Au premier regard, William Sheller, c'est une bouille à la Tintin surplombant une silhouette de dandy précieux. Une sorte de lutin triste qui aurait, en dépit des années, conservé au fond des yeux le souvenir de cette mélancolie propre aux enfants rêveurs. Hâtif portrait-robot qui masque l'essentiel : un auteur-compositeur diaboliquement doué, rare Français à savoir conjuguer sophistication et accessibilité.
Une dizaine de jours après la sortie des Machines absurdes – sans doute son meilleur album à ce jour – William Sheller vient d'en donner une nouvelle preuve à l'Octogone de Pully.

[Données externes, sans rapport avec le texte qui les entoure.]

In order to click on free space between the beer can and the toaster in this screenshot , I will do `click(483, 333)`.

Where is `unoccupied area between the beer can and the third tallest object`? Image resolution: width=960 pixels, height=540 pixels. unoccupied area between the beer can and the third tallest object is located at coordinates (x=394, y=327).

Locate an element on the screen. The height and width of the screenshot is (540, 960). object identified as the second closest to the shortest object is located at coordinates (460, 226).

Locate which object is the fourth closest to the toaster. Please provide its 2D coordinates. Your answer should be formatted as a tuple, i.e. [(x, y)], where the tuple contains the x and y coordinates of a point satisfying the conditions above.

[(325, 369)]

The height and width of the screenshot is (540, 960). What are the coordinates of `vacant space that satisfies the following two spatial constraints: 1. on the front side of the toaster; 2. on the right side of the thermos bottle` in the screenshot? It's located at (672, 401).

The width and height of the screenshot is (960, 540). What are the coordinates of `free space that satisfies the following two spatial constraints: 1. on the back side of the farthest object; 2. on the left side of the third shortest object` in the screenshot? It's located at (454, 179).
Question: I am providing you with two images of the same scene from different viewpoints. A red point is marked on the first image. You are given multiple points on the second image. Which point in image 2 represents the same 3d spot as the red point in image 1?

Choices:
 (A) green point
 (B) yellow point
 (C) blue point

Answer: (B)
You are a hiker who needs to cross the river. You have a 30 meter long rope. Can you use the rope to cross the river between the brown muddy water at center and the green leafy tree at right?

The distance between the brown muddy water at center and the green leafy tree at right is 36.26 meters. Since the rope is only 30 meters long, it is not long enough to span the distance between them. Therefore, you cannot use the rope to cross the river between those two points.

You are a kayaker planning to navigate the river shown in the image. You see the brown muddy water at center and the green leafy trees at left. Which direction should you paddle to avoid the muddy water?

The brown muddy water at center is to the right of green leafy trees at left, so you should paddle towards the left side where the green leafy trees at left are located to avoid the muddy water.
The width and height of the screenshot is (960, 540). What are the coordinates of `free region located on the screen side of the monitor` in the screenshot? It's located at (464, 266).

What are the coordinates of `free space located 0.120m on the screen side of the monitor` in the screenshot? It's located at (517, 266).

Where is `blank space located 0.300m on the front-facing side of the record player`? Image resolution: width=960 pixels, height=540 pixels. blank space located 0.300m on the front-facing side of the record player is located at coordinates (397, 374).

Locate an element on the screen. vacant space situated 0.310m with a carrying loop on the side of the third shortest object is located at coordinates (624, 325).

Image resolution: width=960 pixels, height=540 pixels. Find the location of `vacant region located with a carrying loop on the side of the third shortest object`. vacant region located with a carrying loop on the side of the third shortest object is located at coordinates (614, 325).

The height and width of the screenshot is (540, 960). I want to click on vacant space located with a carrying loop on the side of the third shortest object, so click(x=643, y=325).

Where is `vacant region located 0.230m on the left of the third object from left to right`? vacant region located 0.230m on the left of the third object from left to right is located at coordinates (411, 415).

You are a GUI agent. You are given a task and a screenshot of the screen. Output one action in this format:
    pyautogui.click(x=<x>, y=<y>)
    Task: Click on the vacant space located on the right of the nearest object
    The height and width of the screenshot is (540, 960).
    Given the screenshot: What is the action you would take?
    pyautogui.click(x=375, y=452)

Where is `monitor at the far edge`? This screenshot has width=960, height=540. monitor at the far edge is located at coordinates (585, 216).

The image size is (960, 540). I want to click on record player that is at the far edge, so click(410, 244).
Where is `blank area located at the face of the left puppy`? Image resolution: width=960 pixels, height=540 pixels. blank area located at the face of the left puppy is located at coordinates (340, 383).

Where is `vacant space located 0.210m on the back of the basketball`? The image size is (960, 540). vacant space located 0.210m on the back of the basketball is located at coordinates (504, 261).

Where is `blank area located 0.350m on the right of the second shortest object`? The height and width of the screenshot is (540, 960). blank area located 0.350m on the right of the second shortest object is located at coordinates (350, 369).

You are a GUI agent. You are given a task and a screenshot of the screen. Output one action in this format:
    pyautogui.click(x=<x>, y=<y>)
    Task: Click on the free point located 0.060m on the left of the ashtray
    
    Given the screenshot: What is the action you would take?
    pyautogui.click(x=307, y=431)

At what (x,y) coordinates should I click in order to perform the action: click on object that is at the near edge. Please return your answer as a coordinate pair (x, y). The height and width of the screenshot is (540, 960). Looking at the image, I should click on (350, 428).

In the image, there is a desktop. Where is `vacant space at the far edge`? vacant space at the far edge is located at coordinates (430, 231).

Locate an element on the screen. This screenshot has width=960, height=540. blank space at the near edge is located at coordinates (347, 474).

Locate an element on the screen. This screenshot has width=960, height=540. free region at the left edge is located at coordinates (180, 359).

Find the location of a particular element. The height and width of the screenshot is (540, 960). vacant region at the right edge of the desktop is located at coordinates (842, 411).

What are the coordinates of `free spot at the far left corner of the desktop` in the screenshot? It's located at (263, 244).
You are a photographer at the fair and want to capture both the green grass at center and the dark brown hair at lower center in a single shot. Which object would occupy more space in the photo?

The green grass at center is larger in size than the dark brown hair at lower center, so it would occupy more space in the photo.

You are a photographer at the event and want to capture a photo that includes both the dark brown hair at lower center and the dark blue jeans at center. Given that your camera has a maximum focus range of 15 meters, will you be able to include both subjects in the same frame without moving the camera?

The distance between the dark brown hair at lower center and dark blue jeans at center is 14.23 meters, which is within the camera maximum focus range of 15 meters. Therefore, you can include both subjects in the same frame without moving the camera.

Volontiers babillard malgré une mauvaise grippe, le chanteur a emmené deux heures durant une troupe au sein de laquelle on pouvait notamment reconnaître six violons, un violoncelle, une contrebasse, un basson, quelques cuivres, deux guitares, une batterie, une flûte traversière et un piano.
Aux antipodes de la formule qui a fait son succès, Sheller le solitaire a livré sur des arrangements totalement inédits un florilège d'anciennes chansons (Le carnet à spirale, Maman est folle, Un homme heureux...) et de titres nouveaux, dont Moondown, Sunfool ou encore le remarquable Indies, escapade ingénieuse sur une gamme indienne.
L'artiste respectant au moins autant ses musiciens que son public, on a pu distinguer chaque frottement d'archet, chaque inflexion de voix sans être assaillis par un volume sonore excessif. Un trop rare privilège qui compte probablement pour beaucoup dans le triomphe réservé au chanteur par le public plutôt guindé de l'Octogone, qui a montré là, sans jamais perdre sa tenue, tout l'enthousiasme dont il est capable...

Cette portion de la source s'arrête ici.